Page images and extracted text:
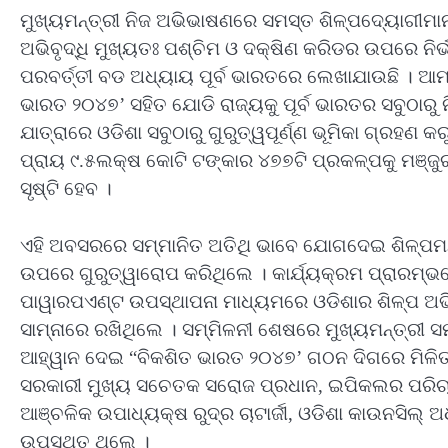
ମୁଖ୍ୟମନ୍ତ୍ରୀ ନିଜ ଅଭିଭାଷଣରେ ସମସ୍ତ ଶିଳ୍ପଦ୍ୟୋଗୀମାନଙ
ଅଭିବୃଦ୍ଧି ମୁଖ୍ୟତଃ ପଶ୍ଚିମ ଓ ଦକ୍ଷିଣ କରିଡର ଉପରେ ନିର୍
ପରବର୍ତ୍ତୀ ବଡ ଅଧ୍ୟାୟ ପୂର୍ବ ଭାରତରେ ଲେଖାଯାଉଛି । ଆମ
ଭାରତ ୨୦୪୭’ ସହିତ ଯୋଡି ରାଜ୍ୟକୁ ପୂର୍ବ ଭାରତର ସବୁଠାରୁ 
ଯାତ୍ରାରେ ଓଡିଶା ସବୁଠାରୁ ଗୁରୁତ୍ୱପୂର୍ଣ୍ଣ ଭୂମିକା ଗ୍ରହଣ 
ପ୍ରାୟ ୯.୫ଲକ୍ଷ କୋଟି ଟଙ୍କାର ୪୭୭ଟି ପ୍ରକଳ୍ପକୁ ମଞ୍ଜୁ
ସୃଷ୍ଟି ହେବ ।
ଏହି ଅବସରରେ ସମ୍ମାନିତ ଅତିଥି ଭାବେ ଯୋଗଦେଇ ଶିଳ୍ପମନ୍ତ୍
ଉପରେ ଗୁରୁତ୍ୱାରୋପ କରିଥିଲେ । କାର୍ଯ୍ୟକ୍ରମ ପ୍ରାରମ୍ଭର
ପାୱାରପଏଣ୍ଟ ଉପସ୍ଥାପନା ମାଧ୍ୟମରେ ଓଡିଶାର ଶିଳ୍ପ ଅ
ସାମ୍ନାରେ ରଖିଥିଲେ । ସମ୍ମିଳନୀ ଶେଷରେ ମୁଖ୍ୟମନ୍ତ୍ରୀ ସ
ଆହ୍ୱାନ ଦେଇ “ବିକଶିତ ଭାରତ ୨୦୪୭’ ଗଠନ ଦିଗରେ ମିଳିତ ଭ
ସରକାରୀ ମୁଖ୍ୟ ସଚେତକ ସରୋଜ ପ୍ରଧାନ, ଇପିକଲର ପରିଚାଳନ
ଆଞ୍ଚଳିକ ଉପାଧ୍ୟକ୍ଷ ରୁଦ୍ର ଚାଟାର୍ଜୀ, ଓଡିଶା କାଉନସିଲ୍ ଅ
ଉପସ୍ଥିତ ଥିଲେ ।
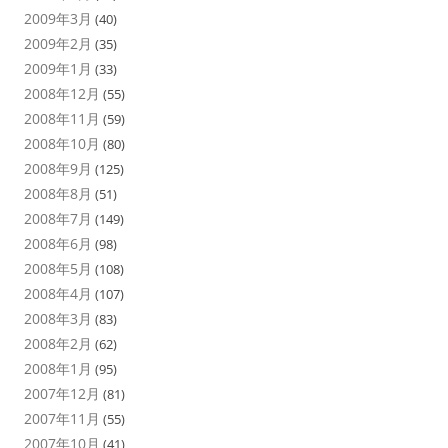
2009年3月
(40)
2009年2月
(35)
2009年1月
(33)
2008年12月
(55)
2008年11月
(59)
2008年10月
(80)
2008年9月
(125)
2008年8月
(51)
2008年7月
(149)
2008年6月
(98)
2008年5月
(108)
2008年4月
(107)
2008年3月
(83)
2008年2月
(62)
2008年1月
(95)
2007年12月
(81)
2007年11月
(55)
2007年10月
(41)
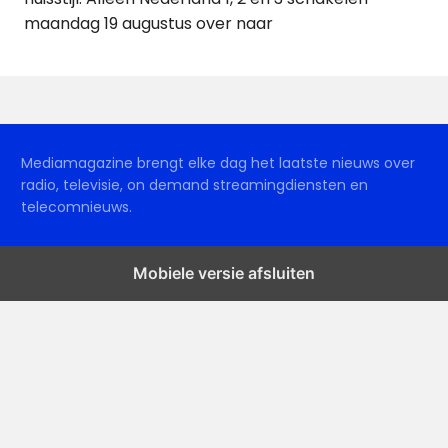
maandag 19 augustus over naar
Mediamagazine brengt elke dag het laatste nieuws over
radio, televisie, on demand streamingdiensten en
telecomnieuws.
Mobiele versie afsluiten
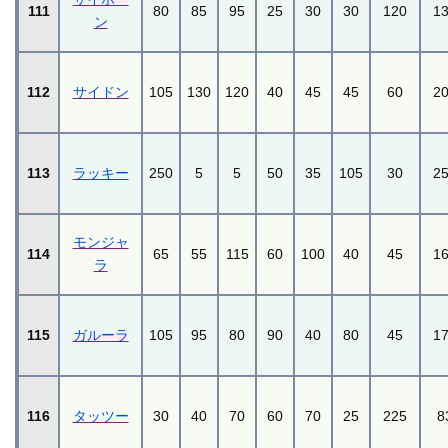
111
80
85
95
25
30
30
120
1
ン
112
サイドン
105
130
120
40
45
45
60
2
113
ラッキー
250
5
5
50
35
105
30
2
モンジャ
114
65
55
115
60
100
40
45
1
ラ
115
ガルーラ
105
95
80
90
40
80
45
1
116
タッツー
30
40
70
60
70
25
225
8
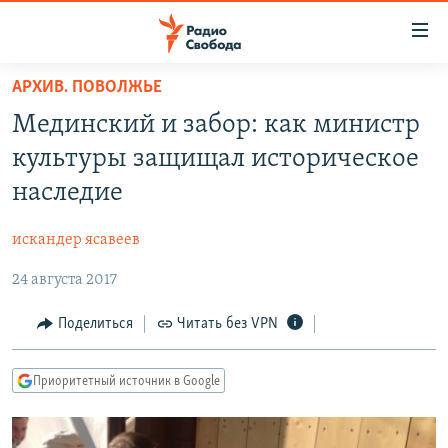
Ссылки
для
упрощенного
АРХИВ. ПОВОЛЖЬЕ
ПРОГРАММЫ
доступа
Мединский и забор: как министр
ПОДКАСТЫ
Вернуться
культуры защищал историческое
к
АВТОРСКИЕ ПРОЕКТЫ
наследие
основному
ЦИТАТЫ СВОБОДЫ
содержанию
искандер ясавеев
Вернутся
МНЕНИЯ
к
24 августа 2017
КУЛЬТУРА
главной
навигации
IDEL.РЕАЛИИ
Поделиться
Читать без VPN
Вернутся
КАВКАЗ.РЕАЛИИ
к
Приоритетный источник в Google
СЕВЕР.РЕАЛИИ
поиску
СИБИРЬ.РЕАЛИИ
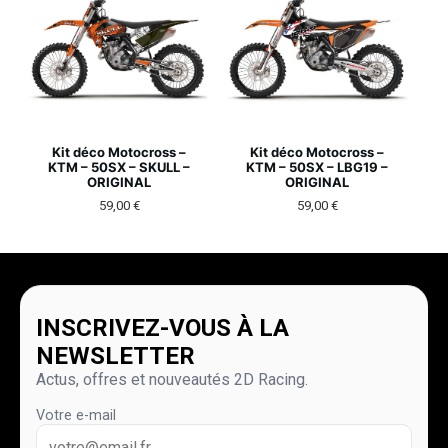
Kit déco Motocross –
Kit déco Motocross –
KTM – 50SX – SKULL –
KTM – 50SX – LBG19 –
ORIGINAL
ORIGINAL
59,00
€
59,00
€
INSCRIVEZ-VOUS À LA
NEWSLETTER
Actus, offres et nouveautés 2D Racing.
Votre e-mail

Task requirements: Lines from the records above that hold "over" are the ones to list.

Answer to this task:
maandag 19 augustus over naar
Mediamagazine brengt elke dag het laatste nieuws over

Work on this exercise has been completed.